Témoignage #1
Cet article a été initialement publié en février 2021, dans le cadre du projet « Autisme, l’Aventure Intérieure », mené par Natacha, Nathalie et moi-même.

« La société exige de moi, sirène solitaire du fond des mers, d’apprendre à voler dans les airs comme un oiseau. Je ne peux pas. »
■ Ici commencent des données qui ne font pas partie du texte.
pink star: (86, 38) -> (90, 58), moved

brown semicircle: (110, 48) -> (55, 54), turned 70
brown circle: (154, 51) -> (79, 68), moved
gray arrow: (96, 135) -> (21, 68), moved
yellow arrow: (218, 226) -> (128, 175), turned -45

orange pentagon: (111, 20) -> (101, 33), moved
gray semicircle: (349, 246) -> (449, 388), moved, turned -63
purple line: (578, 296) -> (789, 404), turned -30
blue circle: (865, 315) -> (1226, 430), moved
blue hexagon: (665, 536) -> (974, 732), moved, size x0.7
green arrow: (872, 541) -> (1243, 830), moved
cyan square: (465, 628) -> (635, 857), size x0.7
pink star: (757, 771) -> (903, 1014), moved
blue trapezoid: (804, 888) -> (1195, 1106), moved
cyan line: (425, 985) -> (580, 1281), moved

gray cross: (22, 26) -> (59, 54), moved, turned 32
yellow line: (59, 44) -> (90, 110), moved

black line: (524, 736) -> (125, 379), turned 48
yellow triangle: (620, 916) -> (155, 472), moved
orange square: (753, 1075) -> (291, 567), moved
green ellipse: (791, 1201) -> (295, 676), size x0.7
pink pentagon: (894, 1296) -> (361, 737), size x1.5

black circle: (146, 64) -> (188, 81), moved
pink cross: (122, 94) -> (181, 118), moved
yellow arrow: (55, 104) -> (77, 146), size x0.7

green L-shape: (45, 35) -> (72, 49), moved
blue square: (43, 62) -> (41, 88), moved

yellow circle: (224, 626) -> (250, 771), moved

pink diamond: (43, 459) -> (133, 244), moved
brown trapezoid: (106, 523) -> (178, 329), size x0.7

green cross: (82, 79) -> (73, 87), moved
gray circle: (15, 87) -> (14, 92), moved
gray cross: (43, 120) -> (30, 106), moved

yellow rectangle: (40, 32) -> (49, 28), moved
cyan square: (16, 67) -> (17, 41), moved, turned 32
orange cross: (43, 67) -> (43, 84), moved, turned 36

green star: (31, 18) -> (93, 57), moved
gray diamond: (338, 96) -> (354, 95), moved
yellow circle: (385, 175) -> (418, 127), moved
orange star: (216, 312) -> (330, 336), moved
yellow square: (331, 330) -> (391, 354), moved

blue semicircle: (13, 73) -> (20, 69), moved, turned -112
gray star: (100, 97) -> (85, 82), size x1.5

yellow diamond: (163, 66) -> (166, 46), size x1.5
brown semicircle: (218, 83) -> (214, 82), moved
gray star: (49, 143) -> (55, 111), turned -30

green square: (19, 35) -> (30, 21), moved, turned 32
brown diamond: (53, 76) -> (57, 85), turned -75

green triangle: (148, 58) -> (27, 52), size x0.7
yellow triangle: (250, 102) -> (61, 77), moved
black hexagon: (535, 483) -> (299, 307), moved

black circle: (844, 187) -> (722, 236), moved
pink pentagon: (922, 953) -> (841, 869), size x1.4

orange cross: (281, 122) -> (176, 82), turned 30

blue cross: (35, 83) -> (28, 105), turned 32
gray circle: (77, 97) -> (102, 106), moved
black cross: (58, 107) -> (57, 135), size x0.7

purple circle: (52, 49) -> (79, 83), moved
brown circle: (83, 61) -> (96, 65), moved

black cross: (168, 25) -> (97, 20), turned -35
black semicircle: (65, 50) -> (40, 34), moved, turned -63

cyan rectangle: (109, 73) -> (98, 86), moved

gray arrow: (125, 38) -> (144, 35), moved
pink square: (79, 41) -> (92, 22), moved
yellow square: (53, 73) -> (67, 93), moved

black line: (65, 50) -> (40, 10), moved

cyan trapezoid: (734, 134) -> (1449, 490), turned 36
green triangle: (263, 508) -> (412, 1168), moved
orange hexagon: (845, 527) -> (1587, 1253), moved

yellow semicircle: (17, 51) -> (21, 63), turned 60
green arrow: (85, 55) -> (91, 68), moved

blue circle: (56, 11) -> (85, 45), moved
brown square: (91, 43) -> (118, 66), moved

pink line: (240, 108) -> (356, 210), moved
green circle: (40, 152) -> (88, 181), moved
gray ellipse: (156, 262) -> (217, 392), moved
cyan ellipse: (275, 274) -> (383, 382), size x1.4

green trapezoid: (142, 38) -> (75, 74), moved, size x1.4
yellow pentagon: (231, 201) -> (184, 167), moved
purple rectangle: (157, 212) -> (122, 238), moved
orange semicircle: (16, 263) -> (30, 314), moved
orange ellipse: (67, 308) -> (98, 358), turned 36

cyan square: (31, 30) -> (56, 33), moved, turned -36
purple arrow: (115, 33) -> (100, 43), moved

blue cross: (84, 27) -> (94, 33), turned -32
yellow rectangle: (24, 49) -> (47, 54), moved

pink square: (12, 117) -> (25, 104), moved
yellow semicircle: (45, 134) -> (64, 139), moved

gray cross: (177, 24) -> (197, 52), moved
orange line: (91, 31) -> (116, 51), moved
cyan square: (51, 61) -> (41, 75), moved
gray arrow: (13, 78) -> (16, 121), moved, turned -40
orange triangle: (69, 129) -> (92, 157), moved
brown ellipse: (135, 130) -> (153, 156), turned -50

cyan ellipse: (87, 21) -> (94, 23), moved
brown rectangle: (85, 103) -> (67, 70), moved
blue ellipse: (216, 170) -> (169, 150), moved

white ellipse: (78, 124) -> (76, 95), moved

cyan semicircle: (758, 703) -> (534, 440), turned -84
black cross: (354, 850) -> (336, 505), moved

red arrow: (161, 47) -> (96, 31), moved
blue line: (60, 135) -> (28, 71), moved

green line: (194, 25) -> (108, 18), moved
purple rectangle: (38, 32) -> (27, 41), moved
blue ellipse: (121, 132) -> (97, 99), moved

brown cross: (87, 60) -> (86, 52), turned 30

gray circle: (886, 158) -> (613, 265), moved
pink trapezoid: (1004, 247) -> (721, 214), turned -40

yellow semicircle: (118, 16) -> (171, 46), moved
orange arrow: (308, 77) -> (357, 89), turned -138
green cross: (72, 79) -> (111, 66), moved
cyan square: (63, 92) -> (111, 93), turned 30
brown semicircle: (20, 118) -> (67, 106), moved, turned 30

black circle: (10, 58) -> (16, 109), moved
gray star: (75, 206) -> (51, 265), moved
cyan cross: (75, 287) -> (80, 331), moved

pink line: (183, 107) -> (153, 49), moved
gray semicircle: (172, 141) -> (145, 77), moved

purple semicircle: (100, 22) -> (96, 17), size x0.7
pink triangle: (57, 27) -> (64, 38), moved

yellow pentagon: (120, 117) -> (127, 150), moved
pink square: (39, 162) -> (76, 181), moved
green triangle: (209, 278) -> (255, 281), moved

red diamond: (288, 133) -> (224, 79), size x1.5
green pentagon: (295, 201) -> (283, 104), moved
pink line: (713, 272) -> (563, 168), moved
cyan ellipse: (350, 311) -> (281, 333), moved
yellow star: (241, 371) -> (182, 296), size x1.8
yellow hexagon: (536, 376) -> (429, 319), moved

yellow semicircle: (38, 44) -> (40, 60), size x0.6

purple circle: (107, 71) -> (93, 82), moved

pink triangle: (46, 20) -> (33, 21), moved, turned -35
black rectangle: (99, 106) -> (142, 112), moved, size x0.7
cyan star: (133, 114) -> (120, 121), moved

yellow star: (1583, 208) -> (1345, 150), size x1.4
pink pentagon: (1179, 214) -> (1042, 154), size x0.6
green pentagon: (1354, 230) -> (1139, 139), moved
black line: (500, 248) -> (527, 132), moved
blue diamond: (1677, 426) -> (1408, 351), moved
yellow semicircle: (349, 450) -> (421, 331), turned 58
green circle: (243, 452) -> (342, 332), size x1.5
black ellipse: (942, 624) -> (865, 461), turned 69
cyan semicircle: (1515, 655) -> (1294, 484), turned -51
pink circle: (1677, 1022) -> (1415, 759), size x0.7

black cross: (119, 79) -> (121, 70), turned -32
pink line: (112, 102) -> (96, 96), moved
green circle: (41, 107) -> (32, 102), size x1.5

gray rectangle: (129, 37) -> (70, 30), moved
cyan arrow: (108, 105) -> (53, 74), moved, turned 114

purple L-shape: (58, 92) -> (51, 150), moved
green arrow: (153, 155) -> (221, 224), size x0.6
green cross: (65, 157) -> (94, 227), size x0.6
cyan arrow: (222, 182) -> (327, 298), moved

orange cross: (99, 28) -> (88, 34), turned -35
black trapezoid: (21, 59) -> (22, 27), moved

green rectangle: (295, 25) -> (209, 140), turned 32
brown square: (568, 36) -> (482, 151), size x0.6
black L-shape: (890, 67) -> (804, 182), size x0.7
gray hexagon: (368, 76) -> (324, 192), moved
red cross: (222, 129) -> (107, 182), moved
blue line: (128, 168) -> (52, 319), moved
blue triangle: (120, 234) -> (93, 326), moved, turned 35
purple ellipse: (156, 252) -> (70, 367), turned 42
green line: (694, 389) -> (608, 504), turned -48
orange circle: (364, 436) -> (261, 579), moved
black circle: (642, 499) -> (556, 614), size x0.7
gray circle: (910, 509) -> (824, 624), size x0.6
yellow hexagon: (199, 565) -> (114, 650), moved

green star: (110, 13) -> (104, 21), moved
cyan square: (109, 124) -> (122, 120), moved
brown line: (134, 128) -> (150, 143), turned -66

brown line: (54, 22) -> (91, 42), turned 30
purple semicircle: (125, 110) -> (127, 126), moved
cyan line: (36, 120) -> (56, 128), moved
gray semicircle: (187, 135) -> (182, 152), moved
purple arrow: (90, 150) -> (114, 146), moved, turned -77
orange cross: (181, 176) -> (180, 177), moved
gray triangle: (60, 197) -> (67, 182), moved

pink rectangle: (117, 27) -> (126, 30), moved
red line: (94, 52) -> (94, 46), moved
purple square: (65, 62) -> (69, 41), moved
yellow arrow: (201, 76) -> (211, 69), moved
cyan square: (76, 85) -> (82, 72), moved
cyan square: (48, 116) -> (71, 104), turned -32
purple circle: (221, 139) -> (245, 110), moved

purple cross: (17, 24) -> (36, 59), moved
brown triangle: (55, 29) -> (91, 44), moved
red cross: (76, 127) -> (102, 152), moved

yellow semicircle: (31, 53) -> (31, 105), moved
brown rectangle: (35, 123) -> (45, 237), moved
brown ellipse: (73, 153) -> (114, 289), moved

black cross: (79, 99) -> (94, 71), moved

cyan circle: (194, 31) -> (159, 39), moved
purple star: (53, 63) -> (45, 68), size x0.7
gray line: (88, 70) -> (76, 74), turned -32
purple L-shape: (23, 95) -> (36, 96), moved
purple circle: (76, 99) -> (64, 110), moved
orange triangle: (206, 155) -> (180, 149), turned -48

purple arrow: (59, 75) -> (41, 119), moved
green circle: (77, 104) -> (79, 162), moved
Ourse a 45 ans, elle est autiste, musicienne, elle tricote de la maille en tant qu’artisan, et anime la page « Le Spectre Noir », qui parle des difficultés d’être autiste, femme et racisée. Elle a accepté de répondre à nos questions.
Ecoutez les œuvres musicales de Kobutsune (Ourse) en cliquant sur l’image.
Qu’est-ce que la fatigue pour toi ?
La fatigue est quotidienne. Je suis une lève-tôt, incapable de faire une grasse matinée. Je suis tous les jours fatiguée en fin de matinée, avec un pic important entre midi et 14h.
La surcharge sensorielle prend le dessus : mes oreilles bourdonnent, je deviens confuse ainsi que mes pensées. Je commence à bégayer, je deviens beaucoup plus maladroite avec des pertes d’équilibre. Et soit je deviens mutique et ne fais que pleurer, soit je tempête car je ne sais plus comment dire que ça ne va plus.
Quel est l’impact de la fatigue sur ta vie ?
J’ai renoncé il y a un moment à une partie de mon travail. Dans la maille, il faut entretenir un carnet d’adresses, assister aux dîners mondains, avec leurs propres codes. C’est usant. J’ai renoncé aux concerts : il me faut deux jours au moins pour récupérer, et la musique demande aussi du réseautage. Un enfer !
Je me contente de composer chez moi et de soumettre mon travail en synchronisation à l’image, via le label sur lequel j’ai signé, ou mon éditeur de musiques pour la tv.
Je suis en cours de diagnostic d’une maladie du tissu conjonctif type SED, qui explique mes douleurs et ma fatigue chronique, mes anévrismes, mon endométriose et mon adénomiose (je ne peux pas rester assise longtemps sur une chaise, c’est douloureux, donc épuisant), mes grossesses très compliquées, mes entorses à répétition, mes déboires dermatologiques, etc.
Ces problèmes isolent, je n’ai pas envie d’expliquer pourquoi je peux pas aller au resto ou dîner chez des amis (ça arrive encore mais j’accepte rarement).
Qu’est-ce qui pourrait t’aider à améliorer ta qualité de vie face à la fatigue ?
J’ai toujours trouvé des parades pour masquer mon grand besoin d’être seule, de compter (mes mailles ou mes temps), même dans le domaine professionnel. J’ai souvent réussi à travailler chez moi, à mon rythme, de façon très ritualisée. Les pauses ont lieu à la même heure, chaque jour.
Mon mari sait prévenir mes crises et les anticipe. Heureusement, il est très compréhensif, et ne se déleste pas des tâches ménagères et de l’éducation des enfants. Il est normalement très impliqué dans la vie quotidienne du foyer. Il est mon plus grand soutien. Nous nous sommes connus avant mon diagnostic. Il m’a soutenue dans mes démarches et s’est adapté.
« Ce monde est trop bruyant, trop odorant, trop validiste… On ne comprend pas quand je dis que je suis fatiguée, on croit à une fatigue physique qui passera après une bonne nuit de sommeil »
J’ai débuté fin 2019 une formation réservée aux TSA dans l’informatique qui s’est révélée être un cauchemar pour moi. A 700 kms de chez moi, de ma famille, de mes repères et rituels, je me suis retrouvée propulsée dans une école bruyante avec beaucoup trop de stimuli tout au long de la journée.
Deux heures au moins de transports (métro/bus/tram parfois) quotidiens. Le reste du temps dans un Afpa, avec le supplice du self, des toilettes communes, de l’inconfort de la chambre d’étudiante et du bruit permanent. Ceci m’a naturellement menée à un burnout dont j’essaye difficilement de me remettre.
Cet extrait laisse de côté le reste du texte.